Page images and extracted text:
________________________
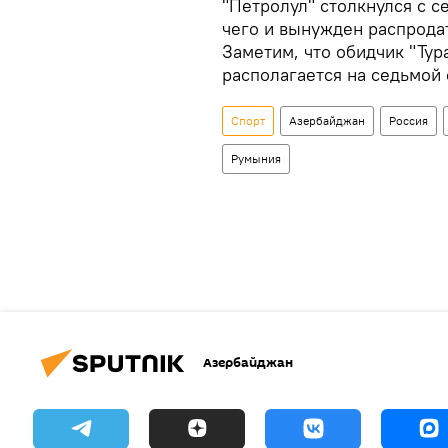
"Петролул" столкнулся с 
чего и вынужден распрода
Заметим, что обидчик "Тур
располагается на седьмой 
Спорт
Азербайджан
Россия
Румыния
Азербайджан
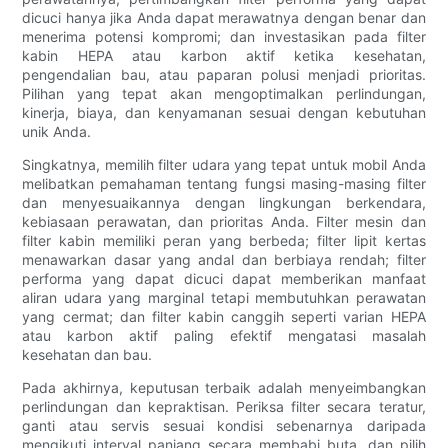
dicuci hanya jika Anda dapat merawatnya dengan benar dan
menerima potensi kompromi; dan investasikan pada filter
kabin HEPA atau karbon aktif ketika kesehatan,
pengendalian bau, atau paparan polusi menjadi prioritas.
Pilihan yang tepat akan mengoptimalkan perlindungan,
kinerja, biaya, dan kenyamanan sesuai dengan kebutuhan
unik Anda.
Singkatnya, memilih filter udara yang tepat untuk mobil Anda
melibatkan pemahaman tentang fungsi masing-masing filter
dan menyesuaikannya dengan lingkungan berkendara,
kebiasaan perawatan, dan prioritas Anda. Filter mesin dan
filter kabin memiliki peran yang berbeda; filter lipit kertas
menawarkan dasar yang andal dan berbiaya rendah; filter
performa yang dapat dicuci dapat memberikan manfaat
aliran udara yang marginal tetapi membutuhkan perawatan
yang cermat; dan filter kabin canggih seperti varian HEPA
atau karbon aktif paling efektif mengatasi masalah
kesehatan dan bau.
Pada akhirnya, keputusan terbaik adalah menyeimbangkan
perlindungan dan kepraktisan. Periksa filter secara teratur,
ganti atau servis sesuai kondisi sebenarnya daripada
mengikuti interval panjang secara membabi buta, dan pilih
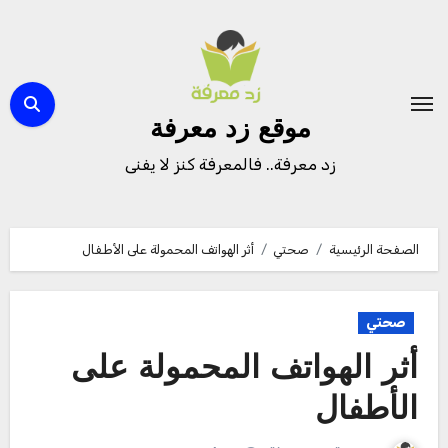
لتجاوز
لى
لمحتوى
موقع زد معرفة
زد معرفة.. فالمعرفة كنز لا يفنى
الصفحة الرئيسية
صحتي
أثر الهواتف المحمولة على الأطفال
صحتي
أثر الهواتف المحمولة على
الأطفال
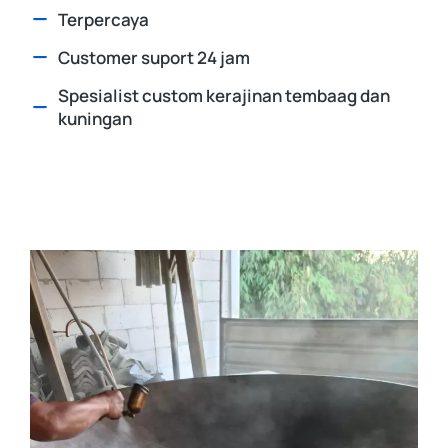
Terpercaya
Customer suport 24 jam
Spesialist custom kerajinan tembaag dan
kuningan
________________________
Please report only the number of lines above that include "dengan".

Written answer: 3